Юсуф, несомненно, был прав, Джафар и сам так думал. Что касается Рушана, сына судьи, то с ним однажды Юсуф поспорил всерьез, дело едва не кончилось дракой, Джафару пришлось заступаться. Началось с пустяка, но вдруг перешло на вещи серьезные.
— Справедливость — это закон и порядок, — самодовольно посмеиваясь, говорил Рушан. — Только глупец этого не понимает.
— Всякий закон? — вкрадчиво любопытствовал Юсуф.
— Всякий. Как бы плох ни был закон, но если он есть, то все идет своим порядком. А если идет своим порядком — это и значит, что порядок есть. А если есть порядок, если он не нарушается — есть и справедливость. Вот когда рушится закон — от справедливости не остается и следа.
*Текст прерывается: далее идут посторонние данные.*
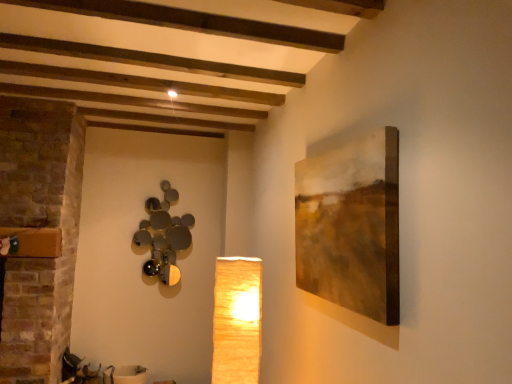 Question: Considering the relative sizes of matte yellow paper lampshade at center, the second lamp viewed from the left, and matte brown canvas at right in the image provided, is matte yellow paper lampshade at center, the second lamp viewed from the left, taller than matte brown canvas at right?

Choices:
 (A) yes
 (B) no

Answer: (B)

Question: From a real-world perspective, is matte yellow paper lampshade at center, the second lamp viewed from the left, positioned over matte brown canvas at right based on gravity?

Choices:
 (A) no
 (B) yes

Answer: (A)

Question: Is matte yellow paper lampshade at center, the 1th lamp viewed from the right, surrounding matte brown canvas at right?

Choices:
 (A) no
 (B) yes

Answer: (A)

Question: Is matte yellow paper lampshade at center, marked as the 2th lamp in a back-to-front arrangement, turned away from matte brown canvas at right?

Choices:
 (A) no
 (B) yes

Answer: (A)

Question: Are matte yellow paper lampshade at center, marked as the 2th lamp in a back-to-front arrangement, and matte brown canvas at right located far from each other?

Choices:
 (A) no
 (B) yes

Answer: (A)

Question: From the image's perspective, is matte yellow paper lampshade at center, positioned as the 1th lamp in front-to-back order, located beneath matte brown canvas at right?

Choices:
 (A) no
 (B) yes

Answer: (B)

Question: Is metallic reflective spheres at upper left, which is counted as the second lamp, starting from the front, smaller than matte yellow paper lampshade at center, the 1th lamp viewed from the right?

Choices:
 (A) yes
 (B) no

Answer: (A)

Question: Considering the relative sizes of metallic reflective spheres at upper left, which ranks as the 1th lamp in back-to-front order, and matte yellow paper lampshade at center, positioned as the 1th lamp in front-to-back order, in the image provided, is metallic reflective spheres at upper left, which ranks as the 1th lamp in back-to-front order, shorter than matte yellow paper lampshade at center, positioned as the 1th lamp in front-to-back order,?

Choices:
 (A) yes
 (B) no

Answer: (B)

Question: Considering the relative positions of metallic reflective spheres at upper left, which ranks as the 1th lamp in back-to-front order, and matte yellow paper lampshade at center, positioned as the 1th lamp in front-to-back order, in the image provided, is metallic reflective spheres at upper left, which ranks as the 1th lamp in back-to-front order, to the right of matte yellow paper lampshade at center, positioned as the 1th lamp in front-to-back order, from the viewer's perspective?

Choices:
 (A) yes
 (B) no

Answer: (B)

Question: Does metallic reflective spheres at upper left, which is counted as the second lamp, starting from the front, have a greater width compared to matte yellow paper lampshade at center, the second lamp viewed from the left?

Choices:
 (A) no
 (B) yes

Answer: (A)

Question: Does metallic reflective spheres at upper left, which ranks as the 1th lamp in back-to-front order, lie behind matte yellow paper lampshade at center, positioned as the 1th lamp in front-to-back order?

Choices:
 (A) no
 (B) yes

Answer: (B)

Question: Is metallic reflective spheres at upper left, which ranks as the 1th lamp in back-to-front order, next to matte yellow paper lampshade at center, marked as the 2th lamp in a back-to-front arrangement?

Choices:
 (A) no
 (B) yes

Answer: (A)

Question: From the image's perspective, would you say matte yellow paper lampshade at center, positioned as the 1th lamp in front-to-back order, is shown under metallic reflective spheres at upper left, which is counted as the second lamp, starting from the front?

Choices:
 (A) yes
 (B) no

Answer: (A) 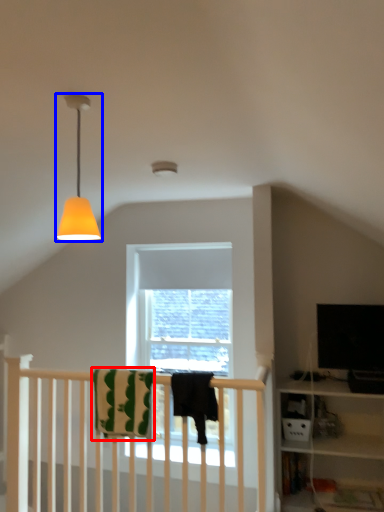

— И что же, — спрашивал Юсуф, щурясь. — Если раб трудится на поле, а хозяин его за это исправно кормит, предоставляет клочок крыши над головой и не надевает колодки — это справедливость?
— Ну да, — кивал Рушан. — Конечно, так и есть.
— А если хозяин не обеспечивает его всем необходимым для поддержания жизни или, например, раб ворует хозяйское зерно или просто бежит — это несправедливость?
— Несомненно, — подтверждал Рушан, покровительственно улыбаясь: как можно не понимать таких простых вещей. — Разве справедливо, когда хозяин не кормит раба?
— А разве справедливо, что он раб? — взвился Юсуф. — Почему он должен быть рабом? Чем он отличается от хозяина?
— Ты хочешь сказать, что... — Рушан был явно озадачен таким поворотом.
— Я хочу сказать, что он такой же человек, и несправедливо, что его сделали рабом.
— Ну да, такой же — две ноги, две руки... Но ведь он попал в плен? И его продали на невольничьем рынке... а хозяин купил. Верно?
— И что?
— Как что? Он заплатил деньги за этого раба... поэтому теперь раб должен работать. А хозяин — кормить.
Юсуф возмущенно фыркнул.
— С чего ты взял, что это справедливо?!
— Все это знают. А ты наслушался этого своего христианина, вот и думаешь, что все должно быть по его словам. И правильно, что твой отец его продал. Иначе он бы совсем твои мозги свернул!
Отец Юсуфа действительно владел когда-то рабом-христпанином. По словам Юсуфа, этот раб был добрым человеком. Он мастерил свистульки, строил запруды на ручье, чтобы заставить крутиться водяные колеса... ну и рассказывал иногда, как жил прежде.
Его все любили. И отец любил. Но потом отец продал румийца.
Григорий знал румскую грамоту, а кому-то из купцов понадобился переводчик. Предложили хорошие деньги, а отец обеднел к тому времени — и продал.
Юсуф побледнел, напрягаясь.
— Разве справедливо, что с ним обошлись как с вещью?
— Если что-то продается и покупается, значит, это и есть вещь.
— Ах вот как!.. А разве справедливо, что один владеет многим, а многие ничем? Да вот хотя бы и на тебя посмотреть. Твой отец — главный судья Кермине, казикалон. Я сам из Кермине, я знаю. Ваши поля тянутся на десяток фарсахов. Твой отец владеет сотнями крестьян, которые возделывают землю. Он купается в роскоши, хотя не шевелит и пальцем, а те, кто солят его землю своим потом, рады, если на вечер у них есть одна лепешка... Разве это справедливо?!
— Твой отец тоже владеет землей и рабами... просто у него меньше.
— Мой отец тоже поступает несправедливо, — закусив губу, упрямо стоял на своем Юсуф. — Но твой — хуже моего во сто крат. Хуже и безжалостнее!
В общем, едва не подрались. Рушан обозвал их последними словами и ушел, негодуя.
— Зря ты с ним так, — вздохнул Джафар, когда они остались вдвоем. — Ведь в чем-то он прав...
— В чем?
Джафар пожал плечами.
— Не может быть в мире совершенной справедливости.
— Почему?
— Ну не знаю... Ты хочешь, чтобы все жили одинаково?
— А ты не хочешь?
— Я не знаю... но так никогда не будет.
— Будет! — торжествующе возразил Юсуф.
— Когда же?
— Когда вернется Махди.
— Махди? — удивился Джафар.
Они сидели на холме за Афрасиабом. Весенний ветер гнал переливчатые волны травы, то показывавшие серебряный испод своих полотнищ, то снова заливаясь густой зеленью.
— Не слышал, кто такой Махди? — так же удивленно переспросил Юсуф.